Earlier this week Rackspace launched AppMatcher, a service that matches businesses with apps. The service is a recommendation engine of sorts that help businesses locate the apps they need for accounting, project management and other corporate functions.
The service takes businesses through a questionnaire that asks questions about company size, industry, department and the title of the individual looking for the app. It uses predictive analytics and an algorithm to filter through the apps and make the recommendation.
With the service comes a locker where the apps can be stored and viewed by other people before making a commitment to the service.
Recommendation engines that work well go through multiple data sources to refine the recommendation. This may include tags, reviews and other criteria to make the recommendation.
But Rackspace does not appear to have the data richness that would make it truly useful.
There should be far more data sources to explore and analyze. Four questions may drill down to some extent but we wonder if it is enough.
First off, the service is missing a category in one of the questions. Looks like you are are out of luck if your company has 10 to 19 employees.
Once you get into the service, though, the user interface is crisp but the information is often not suited to the profile of the user. Further, the breakdown is confusing. An app is recommended but upon further drill down you are told the app is really not suited to your business at all.
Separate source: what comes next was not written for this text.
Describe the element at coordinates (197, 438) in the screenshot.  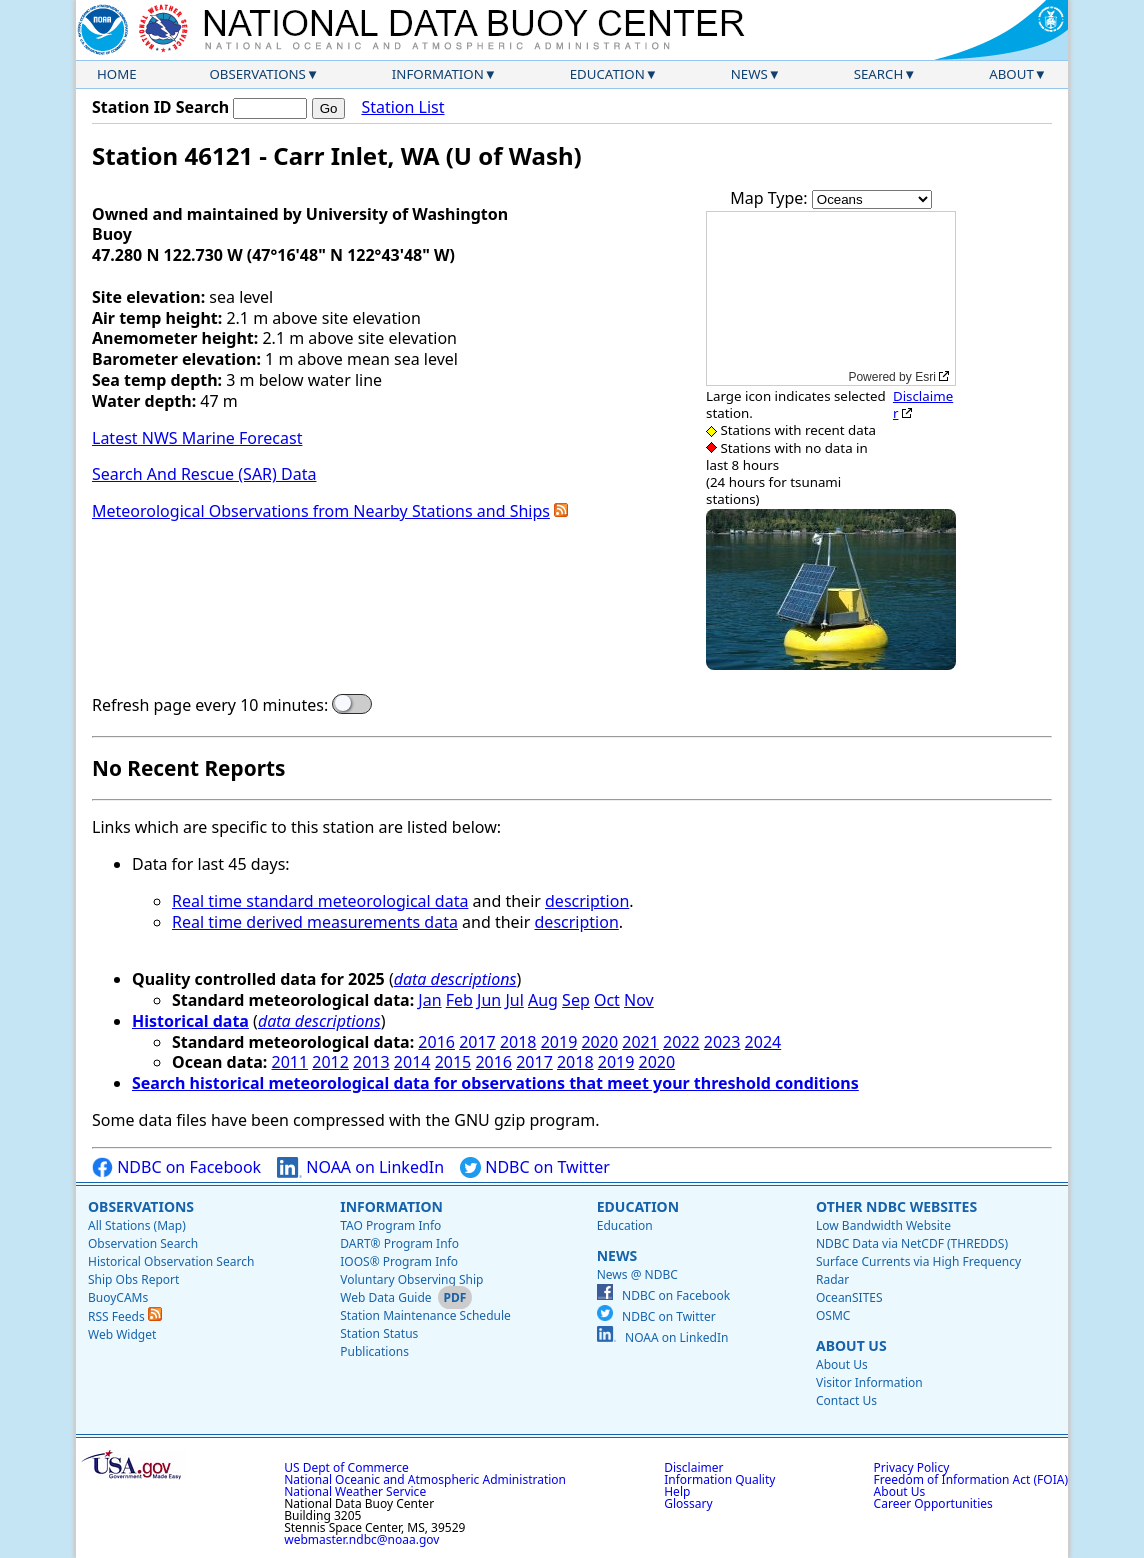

This seems to be a matter of fine tuning the filtering. It may also be the lack of information about the apps and the need for third-party data.
Expertise is lacking in the SaaS and general cloud computing market. Rackspace is recognizing that void. Other companies are also developing services to provide expertise.
Hoovers recently launched B2B-Buzz, a service that provides community expertise on how to use business data. It also takes you through a series of questions to help define your needs. They have sought out contributors to provide guidance.
But it also sorely lacking. It has blogs for sales, marketing and small business. Each blog, though, has the same content. Posts are cross-posted to all three blogs. That’s pretty poor in our book.
It also has questionnaires. It takes you through 10 questions. An email is supposed to be sent with more information. After 30 minutes, we still have not received a reply.
The market needs these types of services. Apps are so new and the data is in such volume that people need guidance to understand what it all means. But we need far better than what Rackspace and Hoovers are bringing to the table.